Mr Goyder said he had the highest regard for his high-profile predecessor, who served as Wesfarmers chief executive for 13 years, but played a straight bat to the question of whether he aimed to emulate Mr Chaney’s lengthy term in office.
“I’m not one for definitive terms,” he said. “I do think as CEO you’ve got to be careful you don’t outstay your welcome and that you give opportunities to people coming through to move into senior roles as well.”
Mentor
As the head of a company with more than 500,000 shareholders, Mr Goyder is unlikely to ever be short of advice; however, he said he sought guidance from a friend he describes as his mentor - Harvard Business School professor Chris Bartlett - every couple of weeks.
“It’s a great thing because he’s very smart, he’s a great lateral thinker and he doesn’t tell me what I should do. In fact, what he says is ‘all I’m doing is holding up a mirror; you’re usually answering your own questions’,” he said.

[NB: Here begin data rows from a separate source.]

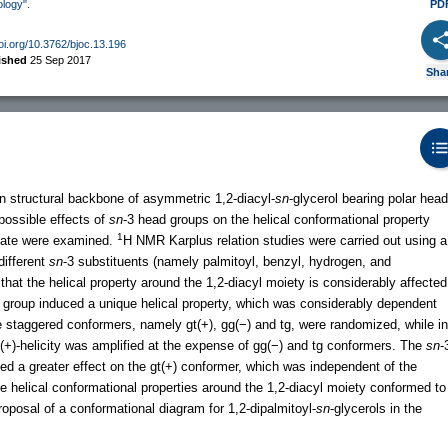
ology".
PD
doi.org/10.3762/bjoc.13.196
ished
25 Sep 2017
Sha
 structural backbone of asymmetric 1,2-diacyl-
sn
-glycerol bearing polar head
 possible effects of
sn
-3 head groups on the helical conformational property
1
state were examined.
H NMR Karplus relation studies were carried out using a
different
sn
-3 substituents (namely palmitoyl, benzyl, hydrogen, and
hat the helical property around the 1,2-diacyl moiety is considerably affected
 group induced a unique helical property, which was considerably dependent
e staggered conformers, namely gt(+), gg(−) and tg, were randomized, while in
 (+)-helicity was amplified at the expense of gg(−) and tg conformers. The
sn
-
ed a greater effect on the gt(+) conformer, which was independent of the
 helical conformational properties around the 1,2-diacyl moiety conformed to
roposal of a conformational diagram for 1,2-dipalmitoyl-
sn
-glycerols in the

“It’s a great, no-risk sounding board for me, which I really enjoy and appreciate. It’s been a great relationship.”
Business climate
Mr Goyder told guests he considered Australia the best place in the world for doing business and wouldn’t want to operate anywhere else.
However, he argued the tone of the national conversation had become too pessimistic and called on business to spend less time seeking government intervention in various issues.
Instead, Mr Goyder said business leaders should embrace the opportunities created by Australia’s strong economic conditions and proximity to Asia.
“We’re an economy that’s had something like 20 consecutive years of growth, we’ve got a highly educated workforce, we’ve got strong employment and low unemployment, we’ve got a Reserve Bank that I think is well run, well governed and has got plenty of firepower,” he said.
“Like it or not, the federal government’s probably going to be pretty much in fiscal balance this year, unlike most governments around the world and we’re at the doorstep of the growth economies of the world. So I’d say the opportunity is all ours to actually do some really good stuff.”